When I started secondary school, I had a teacher repeat to our class time and time again that, “Good learners don’t stay stuck”— they talk to others, brainstorm ideas, try to fill gaps in their knowledge, and seek solutions to imposing obstacles. At the time, we rolled our eyes. However, now as someone working in a ministry-based role alongside dedicated church leaders and volunteers, I’ve come to understand that all leaders should, in fact, be learners and therefore, good leaders don’t stay stuck.
As it happens, those in ministry encounter some of the hardest obstacles. Whether it’s theological debates around the church boardroom, seemingly unanswerable questions from teenagers in the youth group, or the simple act of heading up a team of volunteers, sometimes we’re left stuck. Sometimes, the weight of responsibility that comes with leadership can crush us in our confidence moving forward. Sometimes, we don’t know how to keep going.

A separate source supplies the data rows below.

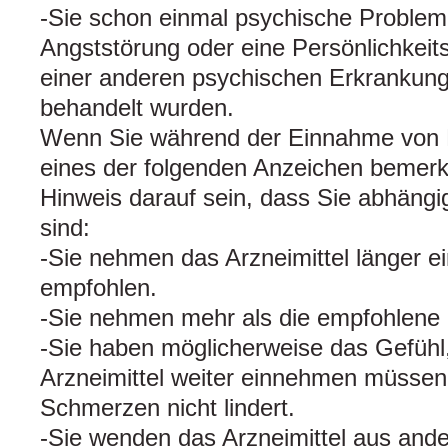
-Sie schon einmal psychische Problem
Angststörung oder eine Persönlichkeit
einer anderen psychischen Erkrankung
behandelt wurden.
Wenn Sie während der Einnahme von
eines der folgenden Anzeichen bemerk
Hinweis darauf sein, dass Sie abhängi
sind:
-Sie nehmen das Arzneimittel länger ei
empfohlen.
-Sie nehmen mehr als die empfohlene 
-Sie haben möglicherweise das Gefühl,
Arzneimittel weiter einnehmen müssen
Schmerzen nicht lindert.
-Sie wenden das Arzneimittel aus and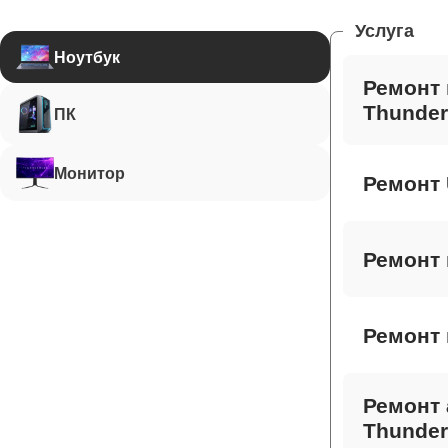
Услуга
Ноутбук
Ремонт 
Thunder
ПК
Монитор
Ремонт 
Ремонт 
Ремонт 
Ремонт 
Thunder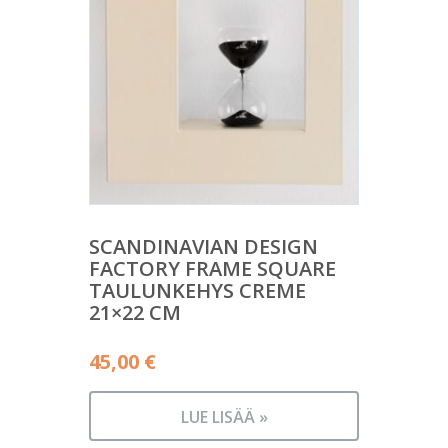
SCANDINAVIAN DESIGN
FACTORY FRAME SQUARE
TAULUNKEHYS CREME
21×22 CM
45,00
€
LUE LISÄÄ »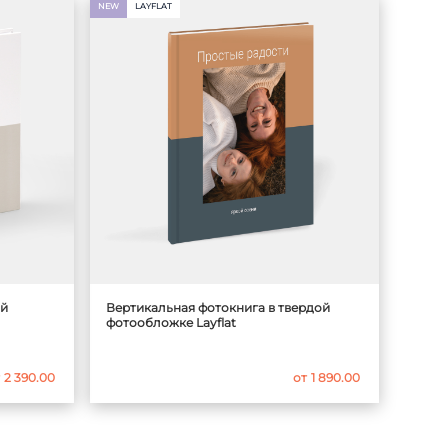
NEW
LAYFLAT
ой
Вертикальная фотокнига в твердой
фотообложке Layflat
2 390.00
от
1 890.00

One of my favourite things to do since landing in a ministry role has been catching up with other leaders; people in my life whose ground-breaking leadership style and approach to these challenges I’ve witnessed and admired. Some have years of experience; others are still in their infancy. But all provide discussion around leadership’s biggest hardships—how they’ve struggled, and how they’ve learned from their mistakes. I’ve found this to be helpful in my personal growth as a leader and I think it’s important to value others’ God-given wisdom. There’s a hidden beauty in vulnerability when we are willing to be open with each other about the pieces of knowledge that we’re lacking and the parts of our role that we really struggle with. At the end of the day, none of us got to where we are in our ministry by being perfect or knowing all the answers.
No matter the level of responsibility each of us possess in our leadership roles, we must remember that there is always more room to grow. We’ll never get it 100% right every time and there will be situations where we find ourselves stuck. But good leaders don't stay stuck — they learn from others, talk it through, and try to find a solution. Who are the positive influences of leadership in your life?